-- Required work --
Line by line, copy the entries exactly, excluding the pictures.

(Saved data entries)
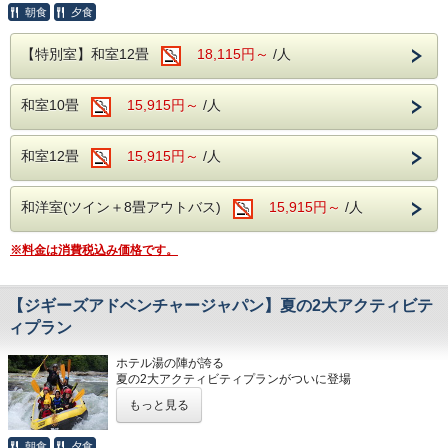
大自然に囲まれ情緒にあふれた湯檜曽温泉。
思いっきり遊び尽くそう！
朝食
夕食
滾々と湧き出る源泉は心身を柔らかく包みます。
保温・保湿効果に優れており、
疲労回復や関節痛、冷え性に効能が望めます。
宿泊と半日アクティビティ体験がセットにな
【特別室】和室12畳
18,115円～
/人
体の芯からご実感くださいませ。
った、
＜アルコール飲み放題付！
お得な夏限定プランが登場！
和室10畳
15,915円～
/人
バイキングで心ゆくまで乾杯＞
忘れられない夏の思い出になること間違いな
様々な食材を利用した約50種類のバイキング。
サラダや揚げ物、
し！
和室12畳
15,915円～
/人
ソフトクリームやデザートまで・・・
みなさまが楽しめるお食事を
多数ご用意しております。
「ラフティング」または「キャニオニン
和洋室(ツイン＋8畳アウトバス)
15,915円～
/人
そしてなんといってもアルコール！
グ」、
生ビール(アサヒスーパードライ)をはじめ
ワインや焼酎、日本酒などが飲み放題で
お好みのアクティビティをお選びください。
※料金は消費税込み価格です。
お楽しみいただけます。
温泉でゆっくりと日頃の疲れを癒してください。
人気No.1！利根川で楽しむラフティング体験
【ジギーズアドベンチャージャパン】夏の2大アクティビテ
＜館内施設（無料サービス）＞
ィプラン
・ロビー：開けた窓より、湯檜曽の景色に
日本有数のラフティングスポットとして知ら
疲れを癒してください。
れる利根川。
ホテル湯の陣が誇る
・全室Wifi完備：お部屋でのPC作業や動画視聴も
夏の2大アクティビティプランがついに登場
快適にご利用いただけます。
穏やかな流れでは美しい渓谷の景色を眺め、
・カラオケ・卓球：無料でご利用いただけます。
もっと見る
急流では豪快な水しぶきとスリル満点の川下
ファミリー＆グループにオススメ！
りを体験できます。
宿泊とアクティビティ半日体験がセットだか
朝食
夕食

-- Reply --
大自然に囲まれ情緒にあふれた湯檜曽温泉。
思いっきり遊び尽くそう！
朝食
夕食
滾々と湧き出る源泉は心身を柔らかく包みます。
保温・保湿効果に優れており、
疲労回復や関節痛、冷え性に効能が望めます。
宿泊と半日アクティビティ体験がセットにな
【特別室】和室12畳
18,115円～
/人
体の芯からご実感くださいませ。
った、
＜アルコール飲み放題付！
お得な夏限定プランが登場！
和室10畳
15,915円～
/人
バイキングで心ゆくまで乾杯＞
忘れられない夏の思い出になること間違いな
様々な食材を利用した約50種類のバイキング。
サラダや揚げ物、
し！
和室12畳
15,915円～
/人
ソフトクリームやデザートまで・・・
みなさまが楽しめるお食事を
多数ご用意しております。
「ラフティング」または「キャニオニン
和洋室(ツイン＋8畳アウトバス)
15,915円～
/人
そしてなんといってもアルコール！
グ」、
生ビール(アサヒスーパードライ)をはじめ
ワインや焼酎、日本酒などが飲み放題で
お好みのアクティビティをお選びください。
※料金は消費税込み価格です。
お楽しみいただけます。
温泉でゆっくりと日頃の疲れを癒してください。
人気No.1！利根川で楽しむラフティング体験
【ジギーズアドベンチャージャパン】夏の2大アクティビテ
＜館内施設（無料サービス）＞
ィプラン
・ロビー：開けた窓より、湯檜曽の景色に
日本有数のラフティングスポットとして知ら
疲れを癒してください。
れる利根川。
ホテル湯の陣が誇る
・全室Wifi完備：お部屋でのPC作業や動画視聴も
夏の2大アクティビティプランがついに登場
快適にご利用いただけます。
穏やかな流れでは美しい渓谷の景色を眺め、
・カラオケ・卓球：無料でご利用いただけます。
もっと見る
急流では豪快な水しぶきとスリル満点の川下
ファミリー＆グループにオススメ！
りを体験できます。
宿泊とアクティビティ半日体験がセットだか
朝食
夕食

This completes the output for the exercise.